(Dataset entries)
*** Block opens ***
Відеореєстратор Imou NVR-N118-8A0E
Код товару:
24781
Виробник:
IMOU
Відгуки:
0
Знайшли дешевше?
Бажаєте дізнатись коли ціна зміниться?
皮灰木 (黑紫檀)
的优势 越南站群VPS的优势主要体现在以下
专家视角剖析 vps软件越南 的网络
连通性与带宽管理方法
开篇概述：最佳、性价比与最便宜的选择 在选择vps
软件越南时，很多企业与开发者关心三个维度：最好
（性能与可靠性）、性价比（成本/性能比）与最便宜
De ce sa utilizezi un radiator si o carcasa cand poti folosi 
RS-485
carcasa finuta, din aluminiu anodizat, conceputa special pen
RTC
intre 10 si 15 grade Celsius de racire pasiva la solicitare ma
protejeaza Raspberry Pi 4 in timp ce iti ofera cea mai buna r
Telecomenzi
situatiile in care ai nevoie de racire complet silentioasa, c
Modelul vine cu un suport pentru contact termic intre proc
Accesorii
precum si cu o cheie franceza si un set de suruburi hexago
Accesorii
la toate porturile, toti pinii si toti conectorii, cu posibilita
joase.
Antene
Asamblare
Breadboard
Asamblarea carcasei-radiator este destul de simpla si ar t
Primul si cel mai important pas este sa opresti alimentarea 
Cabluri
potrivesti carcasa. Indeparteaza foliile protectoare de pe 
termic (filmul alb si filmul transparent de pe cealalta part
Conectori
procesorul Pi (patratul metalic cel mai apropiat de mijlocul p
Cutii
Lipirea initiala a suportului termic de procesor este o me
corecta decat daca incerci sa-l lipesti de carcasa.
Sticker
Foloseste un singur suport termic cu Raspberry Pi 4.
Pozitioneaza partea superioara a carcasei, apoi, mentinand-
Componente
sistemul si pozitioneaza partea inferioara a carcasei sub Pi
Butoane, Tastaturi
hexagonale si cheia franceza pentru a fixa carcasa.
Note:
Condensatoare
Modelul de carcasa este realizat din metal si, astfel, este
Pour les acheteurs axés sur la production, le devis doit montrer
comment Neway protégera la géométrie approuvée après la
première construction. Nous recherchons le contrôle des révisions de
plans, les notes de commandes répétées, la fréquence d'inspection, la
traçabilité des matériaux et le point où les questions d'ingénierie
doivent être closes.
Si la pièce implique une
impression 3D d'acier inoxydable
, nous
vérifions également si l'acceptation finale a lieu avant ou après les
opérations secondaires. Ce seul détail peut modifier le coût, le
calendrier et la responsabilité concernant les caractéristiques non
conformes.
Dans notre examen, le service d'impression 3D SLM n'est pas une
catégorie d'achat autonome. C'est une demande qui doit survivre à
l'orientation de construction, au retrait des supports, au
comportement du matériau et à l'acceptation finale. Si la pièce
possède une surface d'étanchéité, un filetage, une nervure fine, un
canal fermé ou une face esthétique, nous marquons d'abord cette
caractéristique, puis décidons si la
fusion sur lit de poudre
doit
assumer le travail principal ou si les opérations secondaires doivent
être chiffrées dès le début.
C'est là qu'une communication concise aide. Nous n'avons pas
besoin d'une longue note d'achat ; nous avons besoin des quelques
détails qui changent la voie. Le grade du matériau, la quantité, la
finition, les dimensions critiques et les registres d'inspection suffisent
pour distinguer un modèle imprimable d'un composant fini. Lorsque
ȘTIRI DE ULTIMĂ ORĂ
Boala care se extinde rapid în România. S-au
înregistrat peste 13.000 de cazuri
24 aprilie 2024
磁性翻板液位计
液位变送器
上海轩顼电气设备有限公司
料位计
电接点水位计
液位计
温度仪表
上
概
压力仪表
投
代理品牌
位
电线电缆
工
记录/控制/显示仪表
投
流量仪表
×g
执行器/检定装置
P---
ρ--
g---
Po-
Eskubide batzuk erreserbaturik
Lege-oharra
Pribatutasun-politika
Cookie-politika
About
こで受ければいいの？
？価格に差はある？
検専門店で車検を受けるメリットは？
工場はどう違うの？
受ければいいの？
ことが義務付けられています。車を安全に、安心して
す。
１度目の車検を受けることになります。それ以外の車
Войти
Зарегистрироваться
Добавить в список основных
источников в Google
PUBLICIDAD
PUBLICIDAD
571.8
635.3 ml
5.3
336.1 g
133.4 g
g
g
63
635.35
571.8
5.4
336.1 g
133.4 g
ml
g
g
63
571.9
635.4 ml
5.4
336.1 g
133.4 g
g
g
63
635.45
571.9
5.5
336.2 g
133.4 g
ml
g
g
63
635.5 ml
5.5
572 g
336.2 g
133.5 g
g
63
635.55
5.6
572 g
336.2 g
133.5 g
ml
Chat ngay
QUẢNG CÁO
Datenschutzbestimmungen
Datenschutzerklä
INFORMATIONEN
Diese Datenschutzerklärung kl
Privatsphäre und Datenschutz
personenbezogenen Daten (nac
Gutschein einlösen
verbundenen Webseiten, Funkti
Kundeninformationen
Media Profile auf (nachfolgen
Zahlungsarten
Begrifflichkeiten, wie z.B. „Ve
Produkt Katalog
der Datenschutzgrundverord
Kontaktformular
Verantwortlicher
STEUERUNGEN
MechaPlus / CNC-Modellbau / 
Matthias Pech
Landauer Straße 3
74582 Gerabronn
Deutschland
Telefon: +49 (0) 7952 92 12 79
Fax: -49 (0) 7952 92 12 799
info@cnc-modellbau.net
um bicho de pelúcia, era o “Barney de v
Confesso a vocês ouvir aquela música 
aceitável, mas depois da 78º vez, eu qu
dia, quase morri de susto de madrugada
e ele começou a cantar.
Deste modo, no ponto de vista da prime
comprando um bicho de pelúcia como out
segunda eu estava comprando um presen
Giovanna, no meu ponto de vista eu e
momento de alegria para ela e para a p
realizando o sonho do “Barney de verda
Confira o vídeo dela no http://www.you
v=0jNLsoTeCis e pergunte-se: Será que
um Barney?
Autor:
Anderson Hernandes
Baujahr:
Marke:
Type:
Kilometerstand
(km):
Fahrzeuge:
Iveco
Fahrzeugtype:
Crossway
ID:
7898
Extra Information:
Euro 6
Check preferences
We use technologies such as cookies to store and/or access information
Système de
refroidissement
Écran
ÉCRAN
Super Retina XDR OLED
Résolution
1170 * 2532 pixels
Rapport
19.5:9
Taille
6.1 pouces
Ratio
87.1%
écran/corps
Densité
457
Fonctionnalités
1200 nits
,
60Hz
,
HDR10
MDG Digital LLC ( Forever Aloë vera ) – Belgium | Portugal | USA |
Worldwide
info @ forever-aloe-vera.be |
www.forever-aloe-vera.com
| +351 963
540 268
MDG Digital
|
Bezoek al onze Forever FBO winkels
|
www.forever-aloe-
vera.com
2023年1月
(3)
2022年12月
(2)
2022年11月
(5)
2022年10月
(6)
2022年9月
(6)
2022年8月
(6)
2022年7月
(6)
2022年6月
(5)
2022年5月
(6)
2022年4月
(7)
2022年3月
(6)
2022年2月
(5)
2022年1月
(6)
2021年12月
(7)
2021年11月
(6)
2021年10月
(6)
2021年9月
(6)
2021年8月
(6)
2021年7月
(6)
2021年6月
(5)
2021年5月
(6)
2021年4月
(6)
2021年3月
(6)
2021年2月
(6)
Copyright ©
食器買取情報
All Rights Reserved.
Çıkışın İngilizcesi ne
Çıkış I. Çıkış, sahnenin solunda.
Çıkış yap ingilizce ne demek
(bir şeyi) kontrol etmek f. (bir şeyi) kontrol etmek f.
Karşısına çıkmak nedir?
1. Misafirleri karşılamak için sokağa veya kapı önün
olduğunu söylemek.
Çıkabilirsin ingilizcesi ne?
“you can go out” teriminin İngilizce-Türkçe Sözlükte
*** Block closes ***
Retype the data in full and match it exactly.

Відеореєстратор Imou NVR-N118-8A0E
Код товару:
24781
Виробник:
IMOU
Відгуки:
0
Знайшли дешевше?
Бажаєте дізнатись коли ціна зміниться?
皮灰木 (黑紫檀)
的优势 越南站群VPS的优势主要体现在以下
专家视角剖析 vps软件越南 的网络
连通性与带宽管理方法
开篇概述：最佳、性价比与最便宜的选择 在选择vps
软件越南时，很多企业与开发者关心三个维度：最好
（性能与可靠性）、性价比（成本/性能比）与最便宜
De ce sa utilizezi un radiator si o carcasa cand poti folosi 
RS-485
carcasa finuta, din aluminiu anodizat, conceputa special pen
RTC
intre 10 si 15 grade Celsius de racire pasiva la solicitare ma
protejeaza Raspberry Pi 4 in timp ce iti ofera cea mai buna r
Telecomenzi
situatiile in care ai nevoie de racire complet silentioasa, c
Modelul vine cu un suport pentru contact termic intre proc
Accesorii
precum si cu o cheie franceza si un set de suruburi hexago
Accesorii
la toate porturile, toti pinii si toti conectorii, cu posibilita
joase.
Antene
Asamblare
Breadboard
Asamblarea carcasei-radiator este destul de simpla si ar t
Primul si cel mai important pas este sa opresti alimentarea 
Cabluri
potrivesti carcasa. Indeparteaza foliile protectoare de pe 
termic (filmul alb si filmul transparent de pe cealalta part
Conectori
procesorul Pi (patratul metalic cel mai apropiat de mijlocul p
Cutii
Lipirea initiala a suportului termic de procesor este o me
corecta decat daca incerci sa-l lipesti de carcasa.
Sticker
Foloseste un singur suport termic cu Raspberry Pi 4.
Pozitioneaza partea superioara a carcasei, apoi, mentinand-
Componente
sistemul si pozitioneaza partea inferioara a carcasei sub Pi
Butoane, Tastaturi
hexagonale si cheia franceza pentru a fixa carcasa.
Note:
Condensatoare
Modelul de carcasa este realizat din metal si, astfel, este
Pour les acheteurs axés sur la production, le devis doit montrer
comment Neway protégera la géométrie approuvée après la
première construction. Nous recherchons le contrôle des révisions de
plans, les notes de commandes répétées, la fréquence d'inspection, la
traçabilité des matériaux et le point où les questions d'ingénierie
doivent être closes.
Si la pièce implique une
impression 3D d'acier inoxydable
, nous
vérifions également si l'acceptation finale a lieu avant ou après les
opérations secondaires. Ce seul détail peut modifier le coût, le
calendrier et la responsabilité concernant les caractéristiques non
conformes.
Dans notre examen, le service d'impression 3D SLM n'est pas une
catégorie d'achat autonome. C'est une demande qui doit survivre à
l'orientation de construction, au retrait des supports, au
comportement du matériau et à l'acceptation finale. Si la pièce
possède une surface d'étanchéité, un filetage, une nervure fine, un
canal fermé ou une face esthétique, nous marquons d'abord cette
caractéristique, puis décidons si la
fusion sur lit de poudre
doit
assumer le travail principal ou si les opérations secondaires doivent
être chiffrées dès le début.
C'est là qu'une communication concise aide. Nous n'avons pas
besoin d'une longue note d'achat ; nous avons besoin des quelques
détails qui changent la voie. Le grade du matériau, la quantité, la
finition, les dimensions critiques et les registres d'inspection suffisent
pour distinguer un modèle imprimable d'un composant fini. Lorsque
ȘTIRI DE ULTIMĂ ORĂ
Boala care se extinde rapid în România. S-au
înregistrat peste 13.000 de cazuri
24 aprilie 2024
磁性翻板液位计
液位变送器
上海轩顼电气设备有限公司
料位计
电接点水位计
液位计
温度仪表
上
概
压力仪表
投
代理品牌
位
电线电缆
工
记录/控制/显示仪表
投
流量仪表
×g
执行器/检定装置
P---
ρ--
g---
Po-
Eskubide batzuk erreserbaturik
Lege-oharra
Pribatutasun-politika
Cookie-politika
About
こで受ければいいの？
？価格に差はある？
検専門店で車検を受けるメリットは？
工場はどう違うの？
受ければいいの？
ことが義務付けられています。車を安全に、安心して
す。
１度目の車検を受けることになります。それ以外の車
Войти
Зарегистрироваться
Добавить в список основных
источников в Google
PUBLICIDAD
PUBLICIDAD
571.8
635.3 ml
5.3
336.1 g
133.4 g
g
g
63
635.35
571.8
5.4
336.1 g
133.4 g
ml
g
g
63
571.9
635.4 ml
5.4
336.1 g
133.4 g
g
g
63
635.45
571.9
5.5
336.2 g
133.4 g
ml
g
g
63
635.5 ml
5.5
572 g
336.2 g
133.5 g
g
63
635.55
5.6
572 g
336.2 g
133.5 g
ml
Chat ngay
QUẢNG CÁO
Datenschutzbestimmungen
Datenschutzerklä
INFORMATIONEN
Diese Datenschutzerklärung kl
Privatsphäre und Datenschutz
personenbezogenen Daten (nac
Gutschein einlösen
verbundenen Webseiten, Funkti
Kundeninformationen
Media Profile auf (nachfolgen
Zahlungsarten
Begrifflichkeiten, wie z.B. „Ve
Produkt Katalog
der Datenschutzgrundverord
Kontaktformular
Verantwortlicher
STEUERUNGEN
MechaPlus / CNC-Modellbau / 
Matthias Pech
Landauer Straße 3
74582 Gerabronn
Deutschland
Telefon: +49 (0) 7952 92 12 79
Fax: -49 (0) 7952 92 12 799
info@cnc-modellbau.net
um bicho de pelúcia, era o “Barney de v
Confesso a vocês ouvir aquela música 
aceitável, mas depois da 78º vez, eu qu
dia, quase morri de susto de madrugada
e ele começou a cantar.
Deste modo, no ponto de vista da prime
comprando um bicho de pelúcia como out
segunda eu estava comprando um presen
Giovanna, no meu ponto de vista eu e
momento de alegria para ela e para a p
realizando o sonho do “Barney de verda
Confira o vídeo dela no http://www.you
v=0jNLsoTeCis e pergunte-se: Será que
um Barney?
Autor:
Anderson Hernandes
Baujahr:
Marke:
Type:
Kilometerstand
(km):
Fahrzeuge:
Iveco
Fahrzeugtype:
Crossway
ID:
7898
Extra Information:
Euro 6
Check preferences
We use technologies such as cookies to store and/or access information
Système de
refroidissement
Écran
ÉCRAN
Super Retina XDR OLED
Résolution
1170 * 2532 pixels
Rapport
19.5:9
Taille
6.1 pouces
Ratio
87.1%
écran/corps
Densité
457
Fonctionnalités
1200 nits
,
60Hz
,
HDR10
MDG Digital LLC ( Forever Aloë vera ) – Belgium | Portugal | USA |
Worldwide
info @ forever-aloe-vera.be |
www.forever-aloe-vera.com
| +351 963
540 268
MDG Digital
|
Bezoek al onze Forever FBO winkels
|
www.forever-aloe-
vera.com
2023年1月
(3)
2022年12月
(2)
2022年11月
(5)
2022年10月
(6)
2022年9月
(6)
2022年8月
(6)
2022年7月
(6)
2022年6月
(5)
2022年5月
(6)
2022年4月
(7)
2022年3月
(6)
2022年2月
(5)
2022年1月
(6)
2021年12月
(7)
2021年11月
(6)
2021年10月
(6)
2021年9月
(6)
2021年8月
(6)
2021年7月
(6)
2021年6月
(5)
2021年5月
(6)
2021年4月
(6)
2021年3月
(6)
2021年2月
(6)
Copyright ©
食器買取情報
All Rights Reserved.
Çıkışın İngilizcesi ne
Çıkış I. Çıkış, sahnenin solunda.
Çıkış yap ingilizce ne demek
(bir şeyi) kontrol etmek f. (bir şeyi) kontrol etmek f.
Karşısına çıkmak nedir?
1. Misafirleri karşılamak için sokağa veya kapı önün
olduğunu söylemek.
Çıkabilirsin ingilizcesi ne?
“you can go out” teriminin İngilizce-Türkçe Sözlükte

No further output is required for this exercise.